Under direction of Sergei Olkhovskiy, Chief of the underwater archaeology unit of the Russian Academy of Sciences, Russian constructors have found the head of a 2,500-year-old terracotta statue of a Greek god during underwater construction operation off the Crimean Peninsula.
Sergei Olkhovskiy says that the discovery of the terracotta is a unique artefact of the Northern Black Sea Region, and stressed archaeologists have never come across anything like this before, according to the note published by David Ruiz Marull in the Spanish journal El País.
The finding was located on Kerch Bay, along the strait that occupies the east coast of the Crimean peninsula, where the Black Sea meets the Sea of Azov and a bridge that will eventually link the two coasts is being built.

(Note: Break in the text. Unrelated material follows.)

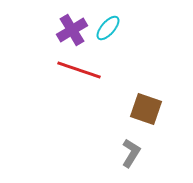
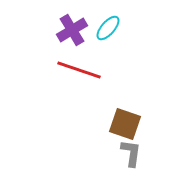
brown square: moved 21 px left, 15 px down
gray L-shape: rotated 24 degrees counterclockwise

The archaeological study of the recently discovered “pottery field” commenced about two years ago, when the bridge was being designed. Since then, underwater excavations have collected more than 60,000 pieces (most of them fragments of ceramic vessels made in the Mediterranean and Asia Minor between the 5th and 3rd centuries BCE).
The sculpture has been dated back to 5th Century B.C.E. and is considered to have been made in Asia Minor or Anatolia as it is also known. Nevertheless, more will be ascertained after it has been thoroughly examined by specialists in ancient Greek art and more research work have been conducted.